I would have thought that, coming from and being approved by the UN, they would be bullet-proof from criticism. After all, if you can’t believe the UN on something like global climate change, who can you believe? ;^)
By Jersey McJones on Dec 12, 2006 | Reply
Craig, I don’t think anyone argues what you are saying. Methane and such are up 20 times more damaging per ton to the atmosphere then CO2. But the amount of CO2 released is very high. So the numbers are close. Read this month’s Discover or do a little research on SCIAM.
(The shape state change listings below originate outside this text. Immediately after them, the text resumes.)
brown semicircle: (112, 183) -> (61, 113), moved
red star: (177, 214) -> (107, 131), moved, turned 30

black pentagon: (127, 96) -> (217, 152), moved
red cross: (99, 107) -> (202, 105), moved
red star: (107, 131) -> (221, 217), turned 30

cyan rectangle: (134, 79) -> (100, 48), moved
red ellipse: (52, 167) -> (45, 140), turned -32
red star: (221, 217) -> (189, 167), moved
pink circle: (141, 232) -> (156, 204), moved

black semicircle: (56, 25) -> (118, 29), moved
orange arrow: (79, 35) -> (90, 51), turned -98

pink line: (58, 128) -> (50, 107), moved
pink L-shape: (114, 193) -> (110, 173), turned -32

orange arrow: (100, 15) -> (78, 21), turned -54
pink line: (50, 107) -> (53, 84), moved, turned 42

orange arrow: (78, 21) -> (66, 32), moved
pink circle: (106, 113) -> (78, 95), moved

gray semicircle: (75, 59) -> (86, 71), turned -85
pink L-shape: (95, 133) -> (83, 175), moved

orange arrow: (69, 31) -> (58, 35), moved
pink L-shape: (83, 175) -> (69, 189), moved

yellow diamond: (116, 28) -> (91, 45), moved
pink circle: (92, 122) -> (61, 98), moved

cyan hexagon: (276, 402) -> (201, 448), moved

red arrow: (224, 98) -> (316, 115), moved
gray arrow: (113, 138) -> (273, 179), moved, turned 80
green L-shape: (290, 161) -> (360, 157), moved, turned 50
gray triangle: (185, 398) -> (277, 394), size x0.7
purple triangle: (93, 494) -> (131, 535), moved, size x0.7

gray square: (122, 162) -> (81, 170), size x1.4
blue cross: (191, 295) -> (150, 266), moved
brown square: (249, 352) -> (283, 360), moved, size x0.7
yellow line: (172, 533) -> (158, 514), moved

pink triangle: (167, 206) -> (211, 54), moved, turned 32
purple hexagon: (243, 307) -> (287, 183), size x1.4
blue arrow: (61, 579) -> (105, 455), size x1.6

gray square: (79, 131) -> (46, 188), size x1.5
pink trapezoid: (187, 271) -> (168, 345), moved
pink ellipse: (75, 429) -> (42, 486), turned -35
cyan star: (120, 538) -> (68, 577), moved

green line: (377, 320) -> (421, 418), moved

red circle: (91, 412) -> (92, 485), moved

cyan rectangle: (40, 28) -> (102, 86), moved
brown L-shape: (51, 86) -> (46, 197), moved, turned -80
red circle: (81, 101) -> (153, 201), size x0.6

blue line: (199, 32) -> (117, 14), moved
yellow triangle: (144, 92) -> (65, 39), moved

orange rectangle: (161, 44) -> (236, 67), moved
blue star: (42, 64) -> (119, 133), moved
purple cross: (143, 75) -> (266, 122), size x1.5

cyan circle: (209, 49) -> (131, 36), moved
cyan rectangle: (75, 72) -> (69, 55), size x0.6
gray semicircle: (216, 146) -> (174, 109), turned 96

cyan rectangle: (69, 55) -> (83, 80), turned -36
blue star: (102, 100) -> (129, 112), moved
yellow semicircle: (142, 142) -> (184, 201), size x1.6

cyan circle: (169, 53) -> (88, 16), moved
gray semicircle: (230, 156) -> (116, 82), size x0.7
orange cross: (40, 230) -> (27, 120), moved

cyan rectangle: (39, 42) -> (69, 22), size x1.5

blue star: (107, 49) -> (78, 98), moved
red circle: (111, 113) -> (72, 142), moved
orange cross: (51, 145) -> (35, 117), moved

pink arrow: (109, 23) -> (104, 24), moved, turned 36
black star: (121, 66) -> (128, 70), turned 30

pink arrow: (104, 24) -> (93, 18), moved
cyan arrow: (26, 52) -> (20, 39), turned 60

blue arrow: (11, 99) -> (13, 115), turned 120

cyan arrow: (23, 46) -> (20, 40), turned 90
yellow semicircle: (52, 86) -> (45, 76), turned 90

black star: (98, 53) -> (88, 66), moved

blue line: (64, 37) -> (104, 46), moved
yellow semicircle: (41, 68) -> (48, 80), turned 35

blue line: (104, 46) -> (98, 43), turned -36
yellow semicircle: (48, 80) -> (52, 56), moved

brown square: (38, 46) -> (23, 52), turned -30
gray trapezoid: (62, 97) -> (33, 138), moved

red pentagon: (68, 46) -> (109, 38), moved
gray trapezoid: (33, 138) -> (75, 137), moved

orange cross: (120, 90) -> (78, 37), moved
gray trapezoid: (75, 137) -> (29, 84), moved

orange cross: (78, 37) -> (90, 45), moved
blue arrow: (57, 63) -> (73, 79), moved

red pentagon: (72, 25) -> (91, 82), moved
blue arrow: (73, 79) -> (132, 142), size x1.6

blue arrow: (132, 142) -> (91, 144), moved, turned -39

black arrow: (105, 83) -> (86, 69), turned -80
This is also why I’ve been railing against the “magic bullet” of biofuel. The amount of energy required to rpoduce it, and the amount of carbon and methane that would be released growing the “bio” part, negate totally the gains that biofuel would lend. And not only that, but water would be sucked up and released into the atmospshere (carrying even more carbon), forests would be mowed down (less carbon absorption), and food prices would rise (more starvation).
I don;t know why people keep riding on this stupid idea!
JMJ
By Craig R. Harmon on Dec 12, 2006 | Reply
When you say, “I don’t think anyone argues what you are saying[,]” I need a bit more detail. Some of what I say is tongue in cheek and little of it, if any of it at all, is to be taken as serious argument. I’m just playing around here so it is entirely possible that no one argues what I’m saying, including me, but what, specifically, of what I’ve said, you are objecting to.
On biofuel, I think that you’re right about it but its point is not that it is cleaner or more efficient but that it is sustainable, replaceable and could reduce our dependence upon oil produced by terrorist-supporting nations while sticking it to the oil industry. I admit that I don’t know much about biofuels and I have no particular opinion on it.
By christopher Radulich on Dec 12, 2006 | Reply
So the arguement here is that since methane is worse than CO2 we should forget about CO2. Murder is worse than robbery so I guess we should ignore robberies.
By Craig R. Harmon on Dec 12, 2006 | Reply
Christopher,
There is well neigh no argument anywhere to be found in this post. I was playing around here. If you cannot detect the lighthearted tone, given that I have twice used forms of the word ‘facetious’ in the actual post, then, well, gee, I don’t know what to say. Get out to some comedy clubs. Laugh a little. Have some fun.
Or not…up to you.
By Chris on Dec 13, 2006 | Reply
Ok, I quesss I’m to literal
By Craig R. Harmon on Dec 13, 2006 | Reply
Truth be told. I sometimes have that problem myself. No problemo. Have a good one!